Con la presidenza italiana dell'Ue, Amnesty si appella al governo per ricordare come l'Europa da sempre promuova il rispetto dei diritti umani. Undici storie di persone in pericolo, che potrebbero essere salvate con un intervento del governo. La storia di Claudia, torturata dai militari

Claudia non dimenticherà facilmente il 7 agosto 2012: alle 3:00 di mattina alcuni soldati della marina militare fanno irruzione in casa sua, a Veracuz. Le legano le mani e la bendano, poi la fanno salire su un furgone e la portano in una vicina base navale. L'accusa è quella di far parte di una violenta banda criminale.

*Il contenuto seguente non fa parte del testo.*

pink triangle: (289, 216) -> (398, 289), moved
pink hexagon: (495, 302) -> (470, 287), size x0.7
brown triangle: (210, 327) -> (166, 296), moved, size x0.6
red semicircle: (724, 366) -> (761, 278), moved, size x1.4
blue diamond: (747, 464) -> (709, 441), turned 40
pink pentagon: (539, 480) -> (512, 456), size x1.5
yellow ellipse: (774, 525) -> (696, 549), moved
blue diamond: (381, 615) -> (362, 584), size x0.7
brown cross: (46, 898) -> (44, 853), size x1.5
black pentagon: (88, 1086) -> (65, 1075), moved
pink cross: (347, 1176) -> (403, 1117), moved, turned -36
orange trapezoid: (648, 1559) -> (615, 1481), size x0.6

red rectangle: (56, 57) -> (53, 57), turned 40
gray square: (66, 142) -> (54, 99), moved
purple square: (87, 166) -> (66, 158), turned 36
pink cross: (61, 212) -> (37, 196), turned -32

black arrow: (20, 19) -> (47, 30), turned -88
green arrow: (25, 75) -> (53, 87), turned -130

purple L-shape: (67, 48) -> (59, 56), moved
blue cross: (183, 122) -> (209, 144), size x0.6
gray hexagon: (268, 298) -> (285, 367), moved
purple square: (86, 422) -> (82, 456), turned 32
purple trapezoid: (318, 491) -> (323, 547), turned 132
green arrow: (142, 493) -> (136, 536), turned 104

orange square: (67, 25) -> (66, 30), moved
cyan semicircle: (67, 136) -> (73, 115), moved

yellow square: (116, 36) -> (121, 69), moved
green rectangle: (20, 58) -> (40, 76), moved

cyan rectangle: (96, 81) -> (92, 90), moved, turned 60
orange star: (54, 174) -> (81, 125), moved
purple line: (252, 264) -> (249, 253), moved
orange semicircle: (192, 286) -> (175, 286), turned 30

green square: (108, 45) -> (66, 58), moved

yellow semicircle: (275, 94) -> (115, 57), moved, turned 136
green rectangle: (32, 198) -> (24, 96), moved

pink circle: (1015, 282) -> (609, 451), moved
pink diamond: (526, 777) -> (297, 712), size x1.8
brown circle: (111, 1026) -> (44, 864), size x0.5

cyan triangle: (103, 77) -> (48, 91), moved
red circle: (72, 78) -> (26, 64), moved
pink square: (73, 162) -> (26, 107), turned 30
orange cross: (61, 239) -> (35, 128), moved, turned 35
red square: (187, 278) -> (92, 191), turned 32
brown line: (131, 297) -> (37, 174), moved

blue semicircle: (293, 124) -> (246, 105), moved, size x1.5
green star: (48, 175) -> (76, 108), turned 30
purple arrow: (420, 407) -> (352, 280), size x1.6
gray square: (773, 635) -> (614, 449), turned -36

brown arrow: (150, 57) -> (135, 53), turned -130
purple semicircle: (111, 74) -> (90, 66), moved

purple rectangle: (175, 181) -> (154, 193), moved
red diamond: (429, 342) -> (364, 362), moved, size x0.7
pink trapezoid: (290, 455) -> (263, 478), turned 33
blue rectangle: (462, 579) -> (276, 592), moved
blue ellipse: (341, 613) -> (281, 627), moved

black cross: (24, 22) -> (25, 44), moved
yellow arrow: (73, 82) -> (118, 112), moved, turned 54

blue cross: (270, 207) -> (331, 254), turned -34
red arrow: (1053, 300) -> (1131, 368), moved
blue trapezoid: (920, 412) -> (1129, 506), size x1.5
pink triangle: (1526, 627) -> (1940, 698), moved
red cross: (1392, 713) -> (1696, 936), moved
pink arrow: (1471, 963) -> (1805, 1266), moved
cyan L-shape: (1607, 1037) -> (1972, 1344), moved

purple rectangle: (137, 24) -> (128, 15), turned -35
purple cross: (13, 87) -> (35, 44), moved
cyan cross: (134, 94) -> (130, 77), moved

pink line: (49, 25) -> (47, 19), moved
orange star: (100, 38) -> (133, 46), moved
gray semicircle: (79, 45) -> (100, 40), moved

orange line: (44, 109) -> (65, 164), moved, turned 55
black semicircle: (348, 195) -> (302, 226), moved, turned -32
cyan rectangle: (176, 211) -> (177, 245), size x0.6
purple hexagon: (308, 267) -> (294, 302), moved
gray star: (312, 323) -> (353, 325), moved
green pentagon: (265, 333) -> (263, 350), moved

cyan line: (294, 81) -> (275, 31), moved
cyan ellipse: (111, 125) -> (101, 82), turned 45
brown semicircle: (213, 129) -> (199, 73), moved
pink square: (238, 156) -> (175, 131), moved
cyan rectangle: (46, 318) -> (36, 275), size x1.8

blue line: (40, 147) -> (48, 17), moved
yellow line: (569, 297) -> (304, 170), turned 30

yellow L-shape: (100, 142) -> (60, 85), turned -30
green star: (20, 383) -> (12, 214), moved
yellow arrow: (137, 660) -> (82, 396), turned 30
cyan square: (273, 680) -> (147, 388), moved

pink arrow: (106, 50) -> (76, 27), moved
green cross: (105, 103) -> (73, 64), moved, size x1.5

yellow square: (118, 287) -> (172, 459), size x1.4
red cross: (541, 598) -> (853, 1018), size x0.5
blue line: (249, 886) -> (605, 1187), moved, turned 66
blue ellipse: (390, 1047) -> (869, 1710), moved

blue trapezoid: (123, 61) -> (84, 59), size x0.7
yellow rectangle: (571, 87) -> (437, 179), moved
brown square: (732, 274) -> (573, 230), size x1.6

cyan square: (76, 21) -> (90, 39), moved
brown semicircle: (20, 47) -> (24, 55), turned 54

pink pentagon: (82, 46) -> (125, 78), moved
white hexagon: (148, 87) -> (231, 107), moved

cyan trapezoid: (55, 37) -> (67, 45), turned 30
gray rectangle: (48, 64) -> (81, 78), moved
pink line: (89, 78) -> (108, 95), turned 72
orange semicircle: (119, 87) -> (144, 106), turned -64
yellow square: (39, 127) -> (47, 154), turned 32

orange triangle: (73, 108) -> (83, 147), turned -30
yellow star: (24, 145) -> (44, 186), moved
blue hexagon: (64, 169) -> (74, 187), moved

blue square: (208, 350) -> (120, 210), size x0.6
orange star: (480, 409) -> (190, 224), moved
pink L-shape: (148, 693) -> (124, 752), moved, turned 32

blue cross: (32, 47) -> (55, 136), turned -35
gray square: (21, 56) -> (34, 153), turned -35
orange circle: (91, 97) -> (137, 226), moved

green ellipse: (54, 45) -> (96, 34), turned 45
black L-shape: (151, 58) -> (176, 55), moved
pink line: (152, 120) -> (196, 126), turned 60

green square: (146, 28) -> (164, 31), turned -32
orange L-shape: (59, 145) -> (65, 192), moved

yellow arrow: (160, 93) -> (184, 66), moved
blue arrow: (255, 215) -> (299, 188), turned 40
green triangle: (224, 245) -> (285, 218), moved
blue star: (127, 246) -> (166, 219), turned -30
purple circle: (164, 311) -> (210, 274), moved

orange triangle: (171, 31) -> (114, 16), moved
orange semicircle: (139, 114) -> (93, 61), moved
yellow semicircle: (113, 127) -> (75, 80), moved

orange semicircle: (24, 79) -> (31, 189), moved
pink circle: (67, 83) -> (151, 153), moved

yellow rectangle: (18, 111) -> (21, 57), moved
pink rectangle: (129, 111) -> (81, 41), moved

Qui Claudia racconta di aver subito scosse elettriche, di essere stata picchiata e lasciata sotto il sole legata a una sedia. Il giorno dopo viene di nuovo bendata e portata insieme ad altri detenuti nel più vicino ufficio del procuratore federale. Quando le tolgono le bende si rende conto che anche il marito e il cognato sono stati arrestati con lei. Viene interrogata e obbligata a firmare una confessione senza leggerne il contenuto. Poco dopo lei e gli altri detenuti vengono presentati durante una conferenza stampa come i componenti di quella pericolosa banda criminale.


IL PROCESSO - Il 13 agosto inizia il processo e Claudia ritratta la confessione e racconta delle violenze e delle torture subite. Tutte le accuse nei suoi confronti si rivelano infondate a parte la detenzione illegale di armi. Il giudice federale ha avviato un'indagine sul caso basato sulla sua testimonianza.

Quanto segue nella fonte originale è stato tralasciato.